* _Exercise_: From the line that holds "untersuchen sie in" down to the last line of the listing below, transcribe exactly and only those lines. Leave pictures out.

----

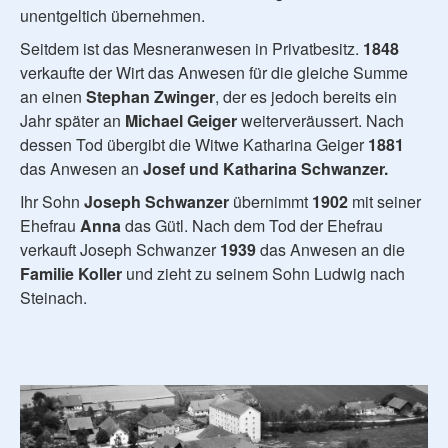
unentgeltich übernehmen.
Seitdem ist das Mesneranwesen in Privatbesitz.
1848
verkaufte der Wirt das Anwesen für die gleiche Summe
an einen
Stephan Zwinger
, der es jedoch bereits ein
Jahr später an
Michael Geiger
weiterveräussert. Nach
dessen Tod übergibt die Witwe Katharina Geiger
1881
das Anwesen an
Josef und Katharina Schwanzer.
Ihr Sohn
Joseph Schwanzer
übernimmt
1902
mit seiner
Ehefrau
Anna
das Gütl. Nach dem Tod der Ehefrau
verkauft Joseph Schwanzer
1939
das Anwesen an die
Familie Koller
und zieht zu seinem Sohn Ludwig nach
Steinach.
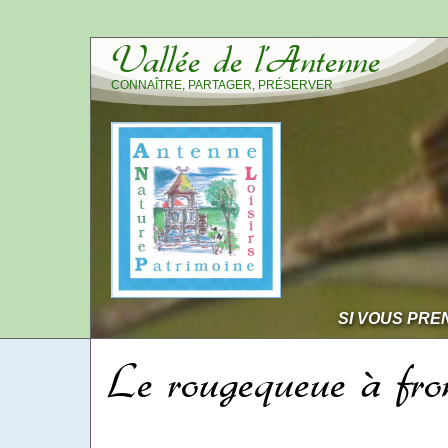
Vallée de l’Antenne
CONNAÎTRE, PARTAGER, PRÉSERVER
SI VOUS PRE
Le rougequeue à fro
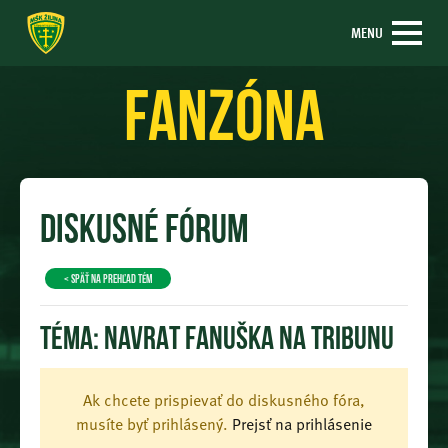
MENU
Fanzóna
Diskusné fórum
< späť na prehľad tém
Téma:
NAVRAT FANUŠKA NA TRIBUNU
Ak chcete prispievať do diskusného fóra,
musíte byť prihlásený.
Prejsť na prihlásenie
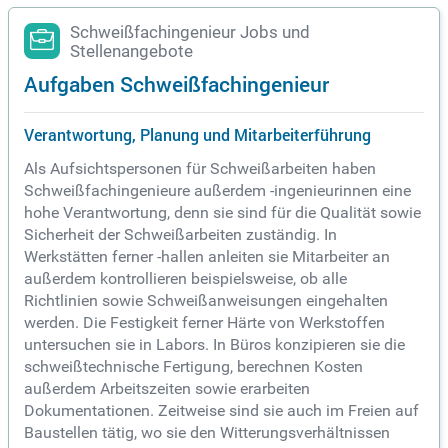
Schweißfachingenieur Jobs und
Stellenangebote
Aufgaben Schweißfachingenieur
Verantwortung, Planung und Mitarbeiterführung
Als Aufsichtspersonen für Schweißarbeiten haben
Schweißfachingenieure außerdem -ingenieurinnen eine
hohe Verantwortung, denn sie sind für die Qualität sowie
Sicherheit der Schweißarbeiten zuständig. In
Werkstätten ferner -hallen anleiten sie Mitarbeiter an
außerdem kontrollieren beispielsweise, ob alle
Richtlinien sowie Schweißanweisungen eingehalten
werden. Die Festigkeit ferner Härte von Werkstoffen
untersuchen sie in Labors. In Büros konzipieren sie die
schweißtechnische Fertigung, berechnen Kosten
außerdem Arbeitszeiten sowie erarbeiten
Dokumentationen. Zeitweise sind sie auch im Freien auf
Baustellen tätig, wo sie den Witterungsverhältnissen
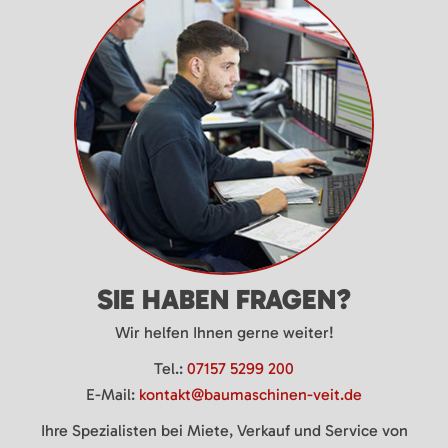
SIE HABEN FRAGEN?
Wir helfen Ihnen gerne weiter!
Tel.:
07157 5299 200
E-Mail:
kontakt@baumaschinen-veit.de
Ihre Spezialisten bei Miete, Verkauf und Service von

----

* _Task output_:
untersuchen sie in Labors. In Büros konzipieren sie die
schweißtechnische Fertigung, berechnen Kosten
außerdem Arbeitszeiten sowie erarbeiten
Dokumentationen. Zeitweise sind sie auch im Freien auf
Baustellen tätig, wo sie den Witterungsverhältnissen
SIE HABEN FRAGEN?
Wir helfen Ihnen gerne weiter!
Tel.:
07157 5299 200
E-Mail:
kontakt@baumaschinen-veit.de
Ihre Spezialisten bei Miete, Verkauf und Service von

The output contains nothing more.